Similary, \(n\) should be logarithmic in significance, b/c running twice and failing only if both fail squares the probability of a false fail.
If \(np(1-p)\) is large relative to \(1\), \(n\) should be quadratic in \(1/(q-p)\) (inverse absolute effect size). Why? For fixed significance, the decision boundary needs to exclude that much mass in the failure frequency distribution. If \(n\) is large relative to \(p(1-p)\), the shape of the distribution will be Gaussian, so the mass excluded by a decision boundary will be given by the number of standard deviations that boundary is away from the mode. Squeezing the effect size squeezes the room available to place the decision boundary, so will require a proportional squeeze on the standard deviation, which will require a quadratic increase in \(n\).
For small \(p\) and fixed relative effect size, \(n\) should be linear in \(1/p\). Why? Holding \(np\) constant will leave the distribution on observed spurious failures more or less fixed, near a Poisson with rate \(np\). By “fixed relative effect size” I mean that \(q = cp\) for some constant \(c\). In this regime, holding \(np\) fixed will also hold \(nq\) fixed, thus keeping the distribution on observed failures given the minimal severe bug fixed as well, near a Poisson with rate \(nq\). The desired decision boundary and obtained significance and power will be determined by those two Poisson distributions.
For fixed absolute effect size, at some point reducing \(p\) will stop significantly moving \(q\) or making significant room to obtain the desired power by moving the decision boundary, so \(n\) will asymptote to a constant and the obtained false failure rate will tend to zero.

Statistical Optimizations

The above discussion assumes very little about the procedure under test. Often enough, there will be circumstances where more is known. In this case, doing more math will let one obtain the same discrimination strength with less computation.
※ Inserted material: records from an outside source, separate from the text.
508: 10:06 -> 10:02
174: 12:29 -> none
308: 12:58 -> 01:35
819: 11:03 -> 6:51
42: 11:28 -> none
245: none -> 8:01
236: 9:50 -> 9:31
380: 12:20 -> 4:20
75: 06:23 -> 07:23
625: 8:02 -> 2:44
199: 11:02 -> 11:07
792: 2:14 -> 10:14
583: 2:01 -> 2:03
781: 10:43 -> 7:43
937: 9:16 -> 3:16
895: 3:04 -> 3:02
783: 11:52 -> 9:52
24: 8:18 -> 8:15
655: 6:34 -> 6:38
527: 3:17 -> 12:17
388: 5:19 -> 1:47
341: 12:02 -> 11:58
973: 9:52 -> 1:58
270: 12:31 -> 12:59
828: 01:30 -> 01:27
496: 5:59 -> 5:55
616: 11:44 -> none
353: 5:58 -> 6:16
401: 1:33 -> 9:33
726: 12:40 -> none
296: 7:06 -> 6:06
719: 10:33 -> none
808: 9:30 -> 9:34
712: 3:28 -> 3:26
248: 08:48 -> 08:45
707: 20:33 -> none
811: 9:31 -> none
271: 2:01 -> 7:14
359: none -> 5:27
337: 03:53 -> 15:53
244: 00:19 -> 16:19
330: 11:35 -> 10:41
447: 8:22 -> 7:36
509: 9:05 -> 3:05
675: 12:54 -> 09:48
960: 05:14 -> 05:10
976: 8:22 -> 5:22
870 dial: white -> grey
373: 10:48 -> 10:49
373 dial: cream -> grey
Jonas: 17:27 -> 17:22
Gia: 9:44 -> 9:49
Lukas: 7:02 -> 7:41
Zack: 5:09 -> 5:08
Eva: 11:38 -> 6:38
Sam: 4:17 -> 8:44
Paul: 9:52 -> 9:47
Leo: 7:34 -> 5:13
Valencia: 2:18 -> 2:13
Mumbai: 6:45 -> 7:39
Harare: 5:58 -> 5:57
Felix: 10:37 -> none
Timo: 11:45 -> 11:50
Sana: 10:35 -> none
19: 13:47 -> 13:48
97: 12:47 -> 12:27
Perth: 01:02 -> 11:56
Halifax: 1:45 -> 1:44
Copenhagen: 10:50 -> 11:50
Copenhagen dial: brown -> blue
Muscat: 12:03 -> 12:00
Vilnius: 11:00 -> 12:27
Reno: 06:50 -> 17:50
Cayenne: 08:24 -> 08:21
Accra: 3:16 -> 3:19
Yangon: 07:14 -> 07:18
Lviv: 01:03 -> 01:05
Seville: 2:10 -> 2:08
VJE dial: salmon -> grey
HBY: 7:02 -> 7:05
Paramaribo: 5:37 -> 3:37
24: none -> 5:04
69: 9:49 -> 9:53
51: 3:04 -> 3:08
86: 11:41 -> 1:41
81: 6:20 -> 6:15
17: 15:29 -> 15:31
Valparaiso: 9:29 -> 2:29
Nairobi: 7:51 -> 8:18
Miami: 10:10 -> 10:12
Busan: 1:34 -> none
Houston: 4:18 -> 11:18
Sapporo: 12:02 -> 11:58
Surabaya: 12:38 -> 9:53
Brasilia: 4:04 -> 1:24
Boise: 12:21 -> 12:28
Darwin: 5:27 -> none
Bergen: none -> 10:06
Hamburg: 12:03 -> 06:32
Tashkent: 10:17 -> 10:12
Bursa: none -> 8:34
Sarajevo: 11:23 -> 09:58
For example, suppose the procedure \(\P\) under test were a random function returning objects from the set {apple, banana, orange, pear}, and one analytically knew the exact probability distribution on outputs that it should have if implemented correctly. Sticking strictly to the above interface, one would have to come up with some crockery like “run \(\P\) fifty times, compute the \(\chi^2\) statistic on the results (against the expected frequencies), and assert that it is less than \(1\%\) no more than \(1\%\) of the time.” Which the above test framework would then decide to run maybe a hundred times to obtain the desired overall significance, for a total of \(5,\!000\) runs of \(\P\).

Needless to say, this is rather inefficient. \(5,\!000\) runs of \(\P\) are enough to get plenty good significance by doing a single big \(\chi^2\) test and inspecting its p-value. The \(\chi^2\) test has well-defined measures of effect size,⁵ and corresponding power analyses, so much computation can be saved by directly implementing a test controller for \(\chi^2\) with knobs for significance, power, effect size, and compute budget, instead of going through the Boolean case above. Presumably, many other standard statistical tests can be treated similarly to good effect.⁶

The concept of “alternate hypothesis” becomes more relevant for a more structured test than for the basic Boolean scenario. Suppose I am actually writing a regression test, and I have a definite other distribution that I expect \(\P\) to produce if it contains the particular implementation bug I am looking for. It seems appropriate for a testing framework to allow (but not require) a test author to specify such an alternative (or set of alternatives) in the test definition. It would then be up to the test framework to automatically compute what “effect size” that corresponds to and make sure that the specified alternative registers as a sufficiently “severe” bug that the overall test power guarantee applies to it.

Computational Optimizations

A different kind of optimization would be stopping early when the trials are coming up sufficiently extreme. For example, if one is starting \(100\) scheduled runs of some testee \(\F\) that’s expected to report bad results no more than \(20\%\) of the time, and one finds that \(19\) of the first \(20\) trials were bad, one would not be unjustified in thinking that failing immediately is sound and would speed the overall test up by a factor of four.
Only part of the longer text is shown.